At a time of major fiscal pressures, technology leaders are looking for new ways to justify the cost of cybersecurity investments and demonstrate value – the challenge is attributing value to what was prevented as opposed to what was lost.

The view that security is simply an insurance policy or a cost of doing business must be dispelled. Reports back to IBM suggest the top two factors used to justify investments include clear communication of the current risk exposure in the organisation and getting the support from finance, risk management, operations and other key executives. This needs to be communicated in a language easily understood by non-technical executives.

Cyber defence in this day is very much a mix of modern technology, access to expertise, and partnerships with critical support institutions, locally and around the globe.

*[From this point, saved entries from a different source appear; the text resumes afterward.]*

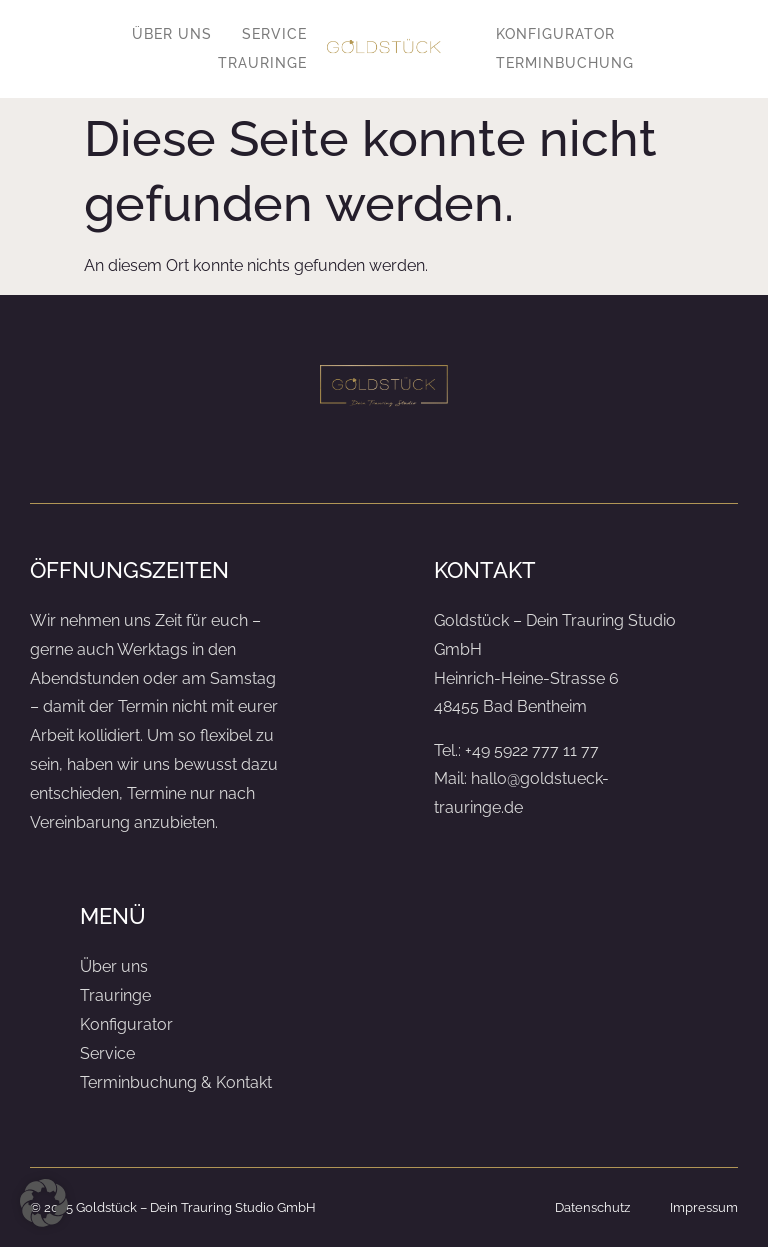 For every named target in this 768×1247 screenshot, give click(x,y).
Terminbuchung (565, 63)
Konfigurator (555, 34)
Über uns (172, 34)
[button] (44, 1203)
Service (274, 34)
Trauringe (262, 63) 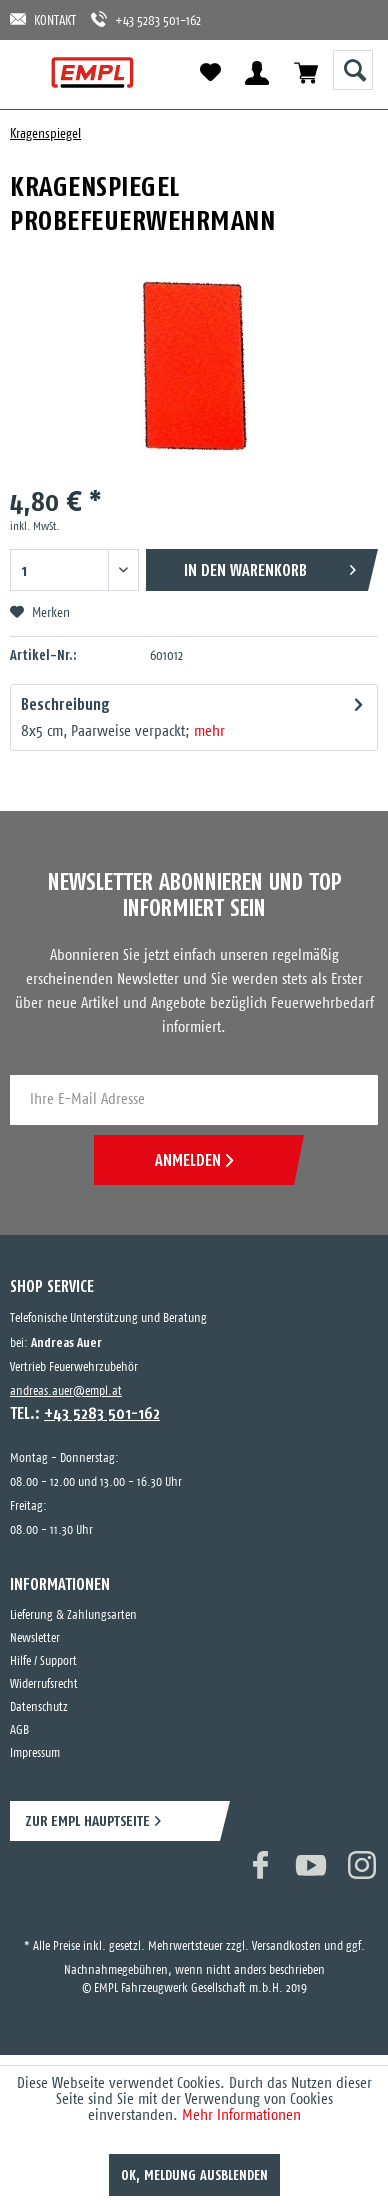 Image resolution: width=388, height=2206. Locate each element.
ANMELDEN (194, 1160)
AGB (19, 1730)
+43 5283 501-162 (146, 19)
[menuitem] (32, 72)
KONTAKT (43, 19)
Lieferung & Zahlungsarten (73, 1615)
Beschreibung (65, 704)
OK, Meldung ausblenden (194, 2175)
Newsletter (35, 1638)
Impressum (35, 1753)
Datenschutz (39, 1707)
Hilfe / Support (43, 1661)
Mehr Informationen (241, 2115)
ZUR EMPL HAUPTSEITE (87, 1820)
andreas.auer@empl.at (66, 1391)
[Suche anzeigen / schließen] (353, 70)
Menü (32, 72)
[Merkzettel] (210, 73)
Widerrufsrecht (44, 1684)
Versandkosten (286, 1946)
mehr (209, 731) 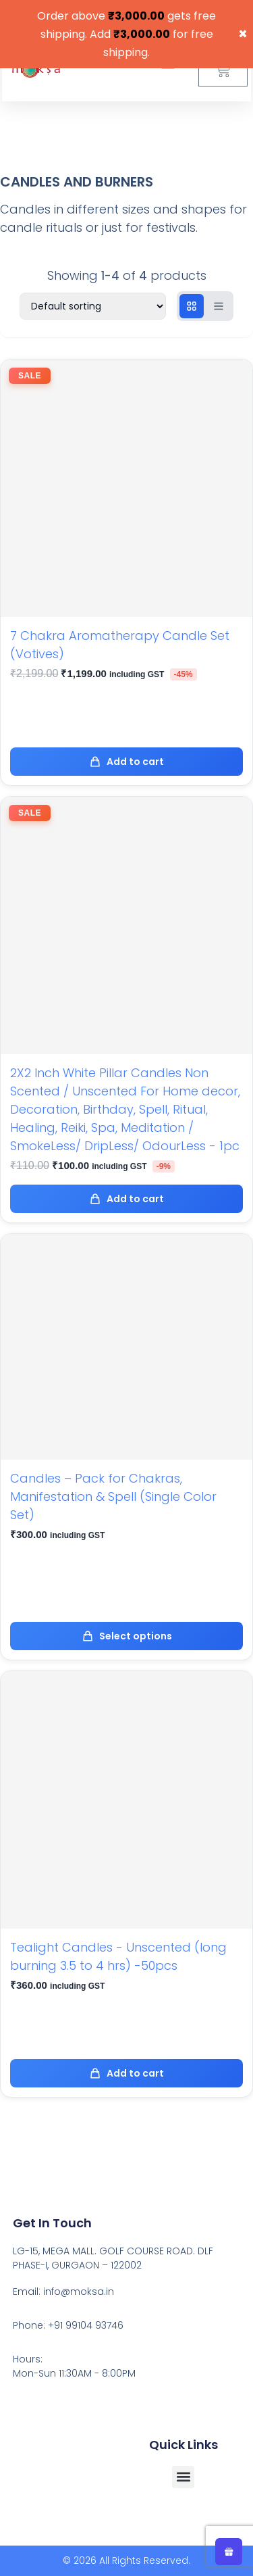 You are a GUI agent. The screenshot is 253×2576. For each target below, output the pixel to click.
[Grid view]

At a time of critical shortage of cyber skills, the key is working with partners with proven depth and international reach. Cyber today is very much a multi-vendor game, so finding partners that work in an open and collaborative fashion is also important. This is especially so as the world moves toward more sharing of threat intelligence and the emergence of major threat sharing platforms.

Mandate from the top

In Australia, the Prime Minister has established the Home Affairs portfolio to provide coordinated strategy and policy leadership as a direct response to this increasingly complex and challenging security environment.

This has seen the Prime Minister’s former cyber adviser, Alastair MacGibbon, become the National Cyber Co-ordinator in the new Home Affairs Department.

The new agency is expected to drive a strong unified approach to cyber and represents a major consolidation of federal government cyber agencies and expertise.

For government CIOs, federal, state or local, this resets the landscape and implies a far more sophisticated nationally-driven response to cyber attacks.

At the highest level, the message is clear: the cyber threat is very real and the public sector needs to be much better prepared and coordinated.

This includes agency resilience strategies that are robust and backed by the right mix of threat intelligence and mitigation technologies and expertise. As agencies move through the next phase of digital development and maturity, the need for a robust security platform is only going to intensify.